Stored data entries
-------
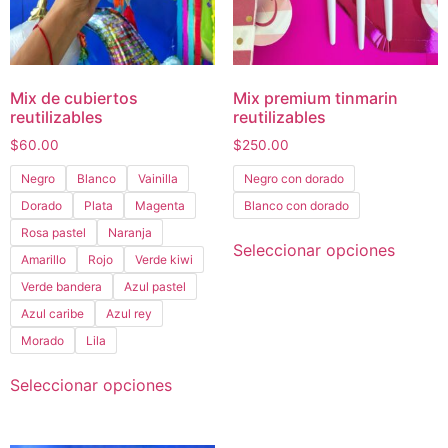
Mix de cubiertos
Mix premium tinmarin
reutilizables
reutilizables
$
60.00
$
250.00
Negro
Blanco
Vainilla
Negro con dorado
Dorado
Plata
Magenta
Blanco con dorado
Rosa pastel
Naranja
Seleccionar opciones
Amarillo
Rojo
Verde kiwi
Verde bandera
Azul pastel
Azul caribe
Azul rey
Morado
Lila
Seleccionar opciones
-------
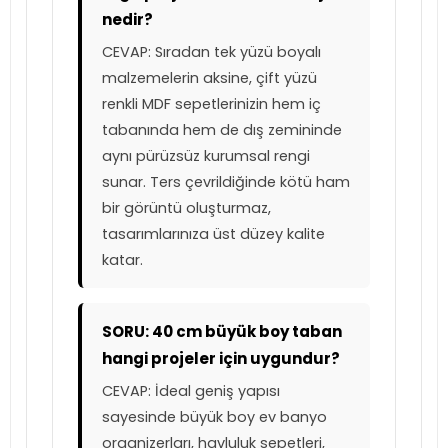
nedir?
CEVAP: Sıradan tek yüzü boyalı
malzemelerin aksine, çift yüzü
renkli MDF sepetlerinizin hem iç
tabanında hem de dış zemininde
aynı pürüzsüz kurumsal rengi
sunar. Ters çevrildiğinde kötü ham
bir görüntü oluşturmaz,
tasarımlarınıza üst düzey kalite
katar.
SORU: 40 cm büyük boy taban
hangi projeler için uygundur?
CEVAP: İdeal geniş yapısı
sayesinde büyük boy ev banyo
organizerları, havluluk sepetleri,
-------
Exercise directions.
All lines of the data above that include the word "yüzü" must be shown.

Written solution.
CEVAP: Sıradan tek yüzü boyalı
malzemelerin aksine, çift yüzü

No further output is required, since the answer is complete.